Baru saja duduk, saya langsung dipanggil Master of Ceremony (MC) untuk maju ke mimbar. Memberi sambutan 33 Tahun dari pembina. Insya Allah, maju mendadak begitu memang tak membuat saya kelu. Karena sudah terbiasa. Dan sudah tahu apa yang mesti dibicarakan.



Titik Nadir

Setelah "membuka kata" dan basa-basi kepada yang hadir, ketika itulah saya berada di titik nadir. Sebuah emosi yang tak dapat saya ungkapkan dengan kata-kata. Kata-kata tak mampu mewakili perasaan saya, kecuali ekspresi dan air mata.

"Hampir saja terjadi hujan," celetuk Founding Fathers Suara Kampus, Shofwan Karim.

Memang. Suara Kampus bagi saya memang memiliki arti besar. Meminjam istilah Maifil Eka Putra (Pengurus Suara Kampus, 1994-1997), ada noktah sejarah hidup di sini. Yang tak mungkin terhapus apalagi dilupakan.

Inilah romantisme terhadap masa lalu yang paling terasa hebat dalam hidup saya. Sehingga harus sedikit terguncang ketika kembali ke masa itu. Sebuah masa dimana gelora muda sedang tumbuh mekar. Belajar tentang seluruh hal. Lalu memaknainya menjadi kedewasaan. Hingga khatam 160 SKS di Jurusan Komunikasi Penyiaran Islam Fakultas Dakwah 2000, ada sejarah pahit dan manis bercampur aduk. Rasa Nano-Nano.

Pahit. Harus belajar tanpa henti dengan keterbatasan fasilitas. Memakai istilah Sheiful Yazan, seperti pendulum, keterbatasan biasanya membangun kreativitas. Akan terjadi sebaliknya, tapi itu tak baik bagi "kesehatan" seorang aktivis. Fasilitas yang lengkap tak menjamin seseorang bisa kreatif. Penyakit gila nomor 33 --- seperti itu gaya Andrea Hirata dalam menulis --- menertawakan nasib yang buruk salah satu keniscayaan bagi orang yang belum kalah.

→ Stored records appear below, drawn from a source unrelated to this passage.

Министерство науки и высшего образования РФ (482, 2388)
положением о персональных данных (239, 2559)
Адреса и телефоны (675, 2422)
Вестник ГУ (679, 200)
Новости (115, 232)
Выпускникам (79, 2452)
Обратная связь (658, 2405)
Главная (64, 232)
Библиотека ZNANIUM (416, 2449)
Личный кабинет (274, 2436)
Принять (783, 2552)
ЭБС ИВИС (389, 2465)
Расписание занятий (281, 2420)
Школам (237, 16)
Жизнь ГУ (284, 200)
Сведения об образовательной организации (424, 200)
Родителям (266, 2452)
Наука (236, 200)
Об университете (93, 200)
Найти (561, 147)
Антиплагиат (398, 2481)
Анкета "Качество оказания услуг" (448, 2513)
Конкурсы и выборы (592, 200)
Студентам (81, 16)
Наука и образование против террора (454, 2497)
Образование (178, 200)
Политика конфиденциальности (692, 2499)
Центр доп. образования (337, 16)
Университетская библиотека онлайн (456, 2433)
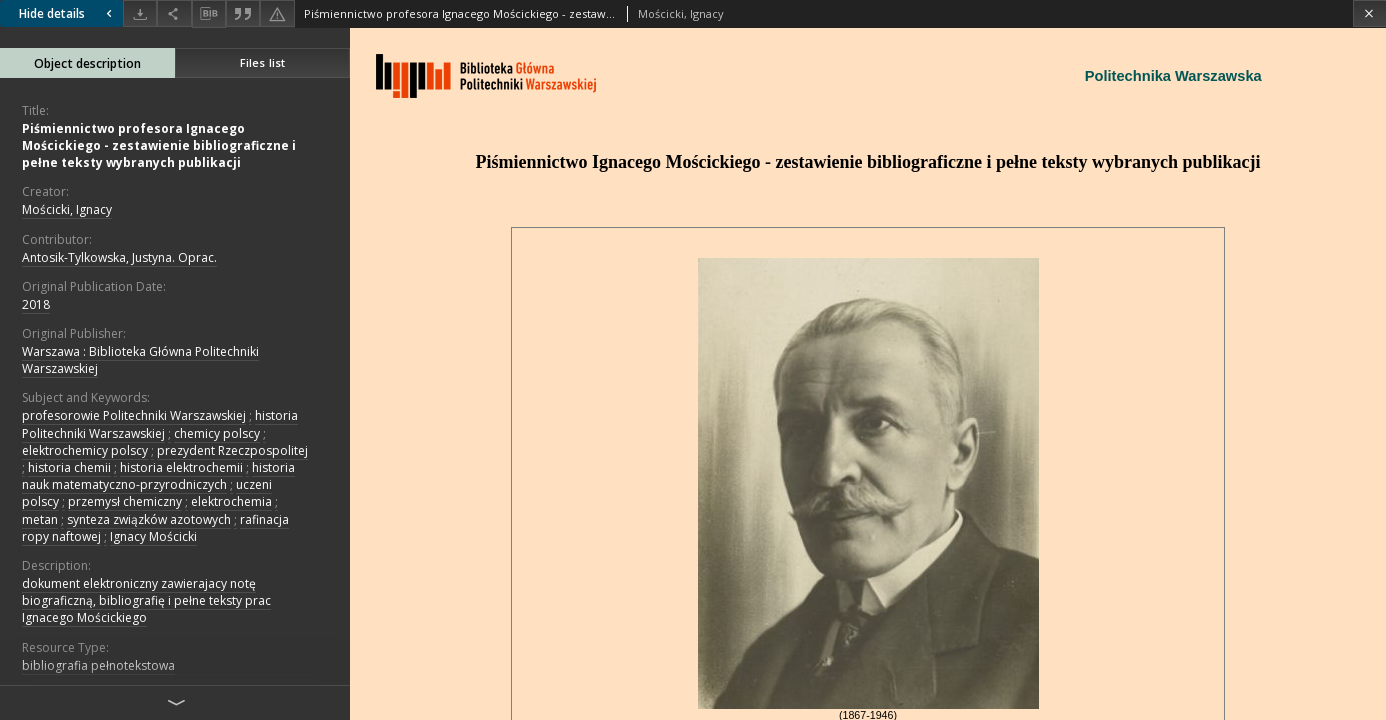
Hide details (68, 13)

Manis. Bisa berada di dalam kampus dan menjadi bagian yang mesti diikutsertakan. Yang termanis, saya bisa wawancara dengan Amien Rais waktu itu. Ah, kawan, bangga nian saya waktu itu. Terima kasih buat Ketua Senat Fakultas Adab waktu itu, Kartika Roni (Kini, anggota dewan di Tembilahan sana).

Ketika ditunjuk beberapa kali menjadi pembina, saya selalu memosisikan membina teman-teman yang jadi pengurus. Tanpa ingin mengintervensi, saya selalu memberi inspirasi dan motivasi. Beberapa kali saya ceritakan tentang kehidupan saya dan teman-teman di Suara Kampus sepanjang tahun 1995 - 2000. Semoga tak muak untuk itu. Walau kadang saya, terkesan narsis. Tapi tak apa, narsis kadang-kadang baik untuk "kesehatan." He he.

Dan meletusnya "bisul orde baru" ketika sedang menjadi mahasiswa, kami sedikit berbangga diri disebut terlibat menjadi aktivis 98. Kata Muhammad Nasir (Sekretaris Suara Kampus, 1999-2000), "reusliting demokrasi" telah terbuka. Semuanya menjadi buncah. Bebas. Hidup reformasi! Begitu teriak kami.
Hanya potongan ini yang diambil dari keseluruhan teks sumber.